The impasses of Turkish foreign policy at first glance
Although more than two months have passed since the controversial referendum on shifting to an executive presidential system, the much-anticipated stability and comfort in Turkey’s internal politics and external relationships are far from visible.
There is no doubt that internal political developments - often associated with continued crackdowns on government opponents, at the expense of further deterioration in the state of human rights and democracy - deeply affects Ankara’s foreign policy dynamics.
This obliges us to make our assessments on the future outlook of Turkey’s relationships with its global and regional partners, and its positions vis a vis ongoing issues, in line with the government’s decisions and actions inside the country.
Let’s try to outline the current state of Turkey’s foreign policy and its impasses on various fronts by keeping this principle in mind.
The Gulf crisis: Because of its military base in Qatar, Turkey has become a party of the crisis within the Gulf Cooperation Council (GCC) countries. Turkey’s immediate help to Qatar, by opening all its markets to Qatari companies to provide food and other humanitarian needs, was necessary and in line with Turkish values. However, rushing to ratify military deals and then deploying troops to Qatar while the tension was still escalating were steps too far. Turkey could still make the Saudi-led Arab powers aware that it sides with Qatar and will continue to do so, but showing this through military means will not be helpful at all.
Hard power: A number of pro-government analysts and columnists are underlining Turkey’s role as a “hard power” in this ongoing crisis. But the interpretation of Turkey’s move on the Saudi camp was rather different. Bahrain’s foreign minister Khalid bin Ahmed argued that the Turkish deployment of troops to Qatar added a military dimension to the ongoing “political and security dispute.” “The deployment of foreign troops with their armored vehicles is a military escalation for which Qatar will bear the consequences,” he further said.
The Turkish-Arab conflict: Unfortunately, diving into the crisis militarily nixes Turkey’s hopes of exercising smart or soft power in the region. The Qatari crisis shows that Turkish diplomacy’s reflexes as a smart or soft power were long ago nullified. Breeding a Turkish-Arab conflict out of this crisis would not be in anyone’s interest, and many are sure that there could be other moves rather than turning to hard power as a first and foremost resort.
The partition of Iraq and Syria: Turkey’s reaction to the Iraqi Kurdistan Regional Government’s (KRG) decision to hold an independence referendum on Sept. 25 had two different natures. Officially, Ankara expressed its opposition to the idea of such a referendum, especially at a moment when the entire region is on fire. However, between the lines, high-level officials have indicated that Turkey could live with it, emphasizing the current close bilateral ties between Ankara and Erbil.

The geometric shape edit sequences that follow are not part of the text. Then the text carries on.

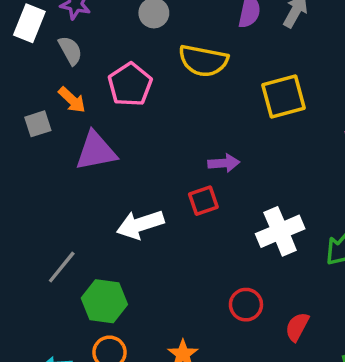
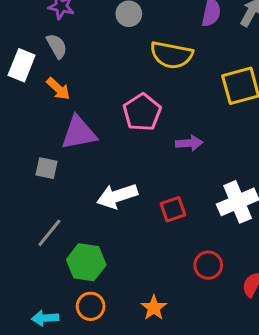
white rectangle: (29, 23) -> (22, 65), moved
pink pentagon: (130, 85) -> (142, 112), moved
gray square: (38, 124) -> (46, 168), moved, turned 30
red square: (203, 201) -> (173, 209), moved

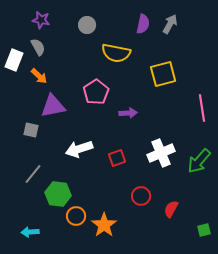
orange circle: (91, 306) -> (76, 216), moved
orange star: (154, 308) -> (104, 225), size x1.4

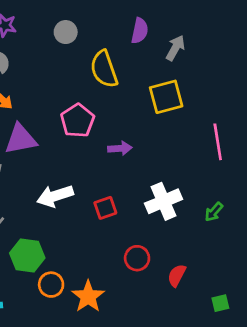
gray arrow: (170, 24) -> (175, 48), moved
yellow semicircle: (116, 53) -> (104, 69), turned 60
green arrow: (199, 161) -> (214, 212), size x0.6

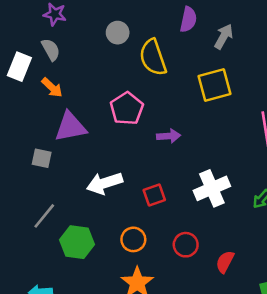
gray circle: (66, 32) -> (118, 33), moved
orange circle: (51, 285) -> (133, 239), moved

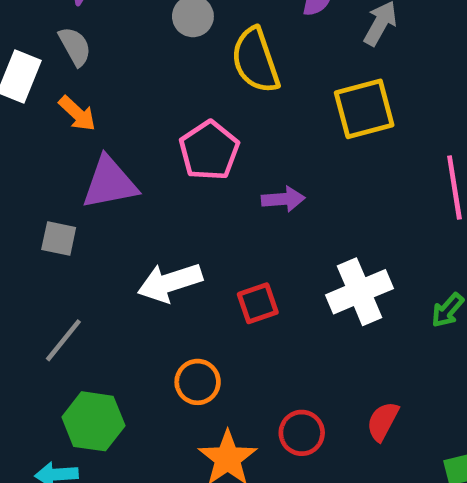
orange circle: (133, 239) -> (198, 382), moved
green hexagon: (77, 242) -> (93, 421), moved
red circle: (186, 245) -> (302, 433), moved

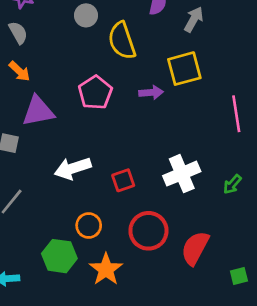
purple arrow: (283, 199) -> (151, 93), moved
green hexagon: (93, 421) -> (59, 256), moved
red semicircle: (383, 421) -> (195, 248), size x1.5
red circle: (302, 433) -> (148, 231), moved, size x1.5

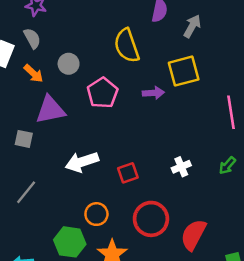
gray circle: (86, 15) -> (69, 64), moved
white cross: (182, 174) -> (181, 167), size x0.6
green arrow: (232, 184) -> (227, 166), moved

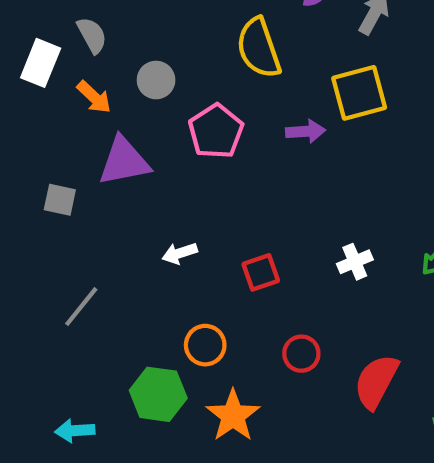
gray square: (24, 139) -> (60, 200), moved
white arrow: (82, 162) -> (180, 253), size x0.6
red circle: (151, 219) -> (301, 354), size x0.6

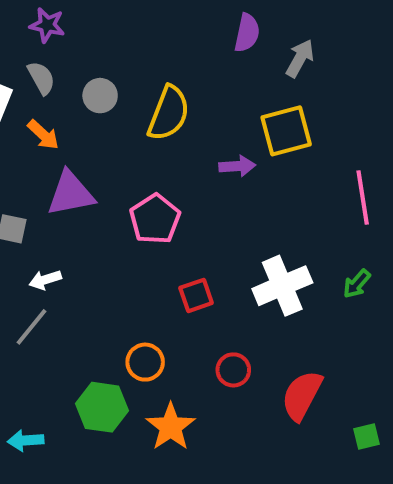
yellow semicircle: (259, 48) -> (169, 113), moved, turned -140
gray circle: (156, 80) -> (100, 96), moved
pink pentagon: (216, 131) -> (155, 219), moved
white arrow: (180, 253) -> (45, 280), moved
white cross: (355, 262) -> (282, 286), size x1.8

Away from the Iraqi theater, senior Turkish officials are loud and vocal about a potential autonomous region in northern Syria, under the control of the People’s Protection Units (YPG), which are protected by the United States. It is obvious that current state of Turkey’s relationship with the U.S. does not permit any sound cooperation or understanding between the two allies in Syria. Having already lost its leverage on its closest ally about such vital security issues, Turkey’s only option seems to be a military intervention, if necessary.
A return to PACE: Turkey’s ties with the West continue to be problematic, although recent efforts opened a new channel of dialogue between the parties. One positive development was observed at the Parliamentary Assembly of the Council of Europe (PACE) this week, as ruling Justice and Development Party (AKP) members decided to attend the summer session of the parliament. This was an obvious u-turn, as the Turkish government had announced that it would not cooperate with PACE and would not attend its meetings, in reaction to PACE’s late-April resolution that reopened a monitoring procedure for Turkey due to its deteriorated state of democratic norms and human rights.

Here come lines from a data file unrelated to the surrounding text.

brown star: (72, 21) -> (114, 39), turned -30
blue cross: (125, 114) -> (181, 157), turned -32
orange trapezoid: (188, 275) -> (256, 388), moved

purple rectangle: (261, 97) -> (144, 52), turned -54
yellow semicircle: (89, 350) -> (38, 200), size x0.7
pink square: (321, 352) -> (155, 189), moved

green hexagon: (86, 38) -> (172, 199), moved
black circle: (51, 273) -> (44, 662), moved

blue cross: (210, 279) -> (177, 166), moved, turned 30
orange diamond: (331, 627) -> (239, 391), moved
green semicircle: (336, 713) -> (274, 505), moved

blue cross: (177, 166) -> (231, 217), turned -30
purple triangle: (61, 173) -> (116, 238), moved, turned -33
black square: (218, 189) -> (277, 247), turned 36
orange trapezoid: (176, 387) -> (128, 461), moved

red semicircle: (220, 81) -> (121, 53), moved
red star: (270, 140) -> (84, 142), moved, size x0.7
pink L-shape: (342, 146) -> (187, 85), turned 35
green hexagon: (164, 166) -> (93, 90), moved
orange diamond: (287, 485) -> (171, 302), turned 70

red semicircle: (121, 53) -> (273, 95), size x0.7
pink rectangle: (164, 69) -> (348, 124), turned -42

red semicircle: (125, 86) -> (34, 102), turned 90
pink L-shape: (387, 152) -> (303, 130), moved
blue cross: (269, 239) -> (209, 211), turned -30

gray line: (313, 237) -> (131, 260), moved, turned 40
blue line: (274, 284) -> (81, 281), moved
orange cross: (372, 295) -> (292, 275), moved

Urgent democracy: Similar positive and pragmatic moves should be implemented when it comes to ties with the European Union. It must be well understood that continuing to degrade democracy in Turkey will remain the main source of tension between Ankara and EU institutions. It remains an urgent need for Turkey and its rulers to put an end to the crackdown on the dissidents from all walks of life, and to take steps to increase the scope of freedoms in the country.

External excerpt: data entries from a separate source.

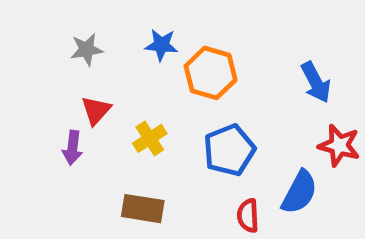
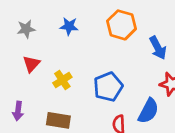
orange hexagon: (211, 73) -> (122, 25), moved
purple arrow: (73, 148) -> (18, 111), moved

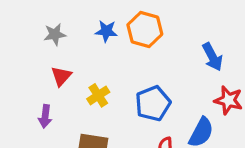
orange hexagon: (122, 25) -> (145, 30), moved
purple arrow: (18, 111) -> (45, 116), moved

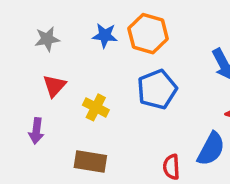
yellow cross: (98, 95) -> (96, 107), turned -30
blue pentagon: (153, 103) -> (157, 89), moved

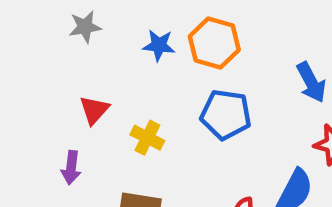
gray star: (47, 39) -> (85, 27), moved
blue pentagon: (157, 89) -> (226, 115), turned 30

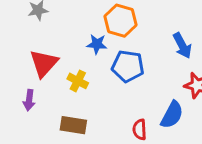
blue star: (159, 45) -> (97, 44), moved
red triangle: (94, 110) -> (44, 63), size x1.5

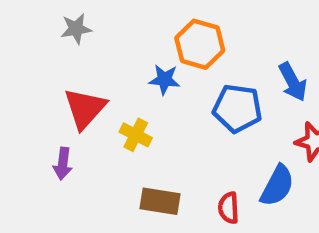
blue pentagon: (128, 66) -> (237, 108), moved
brown rectangle: (73, 125) -> (160, 201), moved

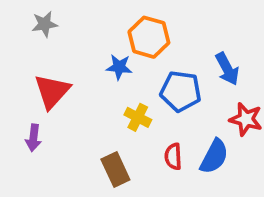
yellow cross: (136, 135) -> (138, 117), moved
brown rectangle: (160, 201) -> (115, 170), turned 56
red semicircle: (229, 208) -> (173, 156), moved

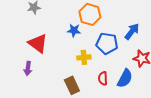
blue arrow: (227, 69) -> (132, 31), turned -114
red triangle: (52, 91) -> (38, 43), turned -35
yellow cross: (138, 117) -> (84, 57), turned -32

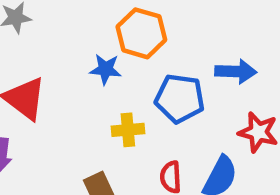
blue arrow: (132, 31) -> (236, 71), turned 54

As stated by President Recep Tayyip Erdoğan at the AKP’s convention on May 21, prioritizing reforms to avoid “middle-democracy and middle-income traps” should be put in place through concrete action. Rebuilding soft power through strong links with the West would empower Turkey’s role as a smart or – when necessary - hard power in the Middle East and elsewhere. The alternative is to simply add Turkey to the list of regional countries in decline.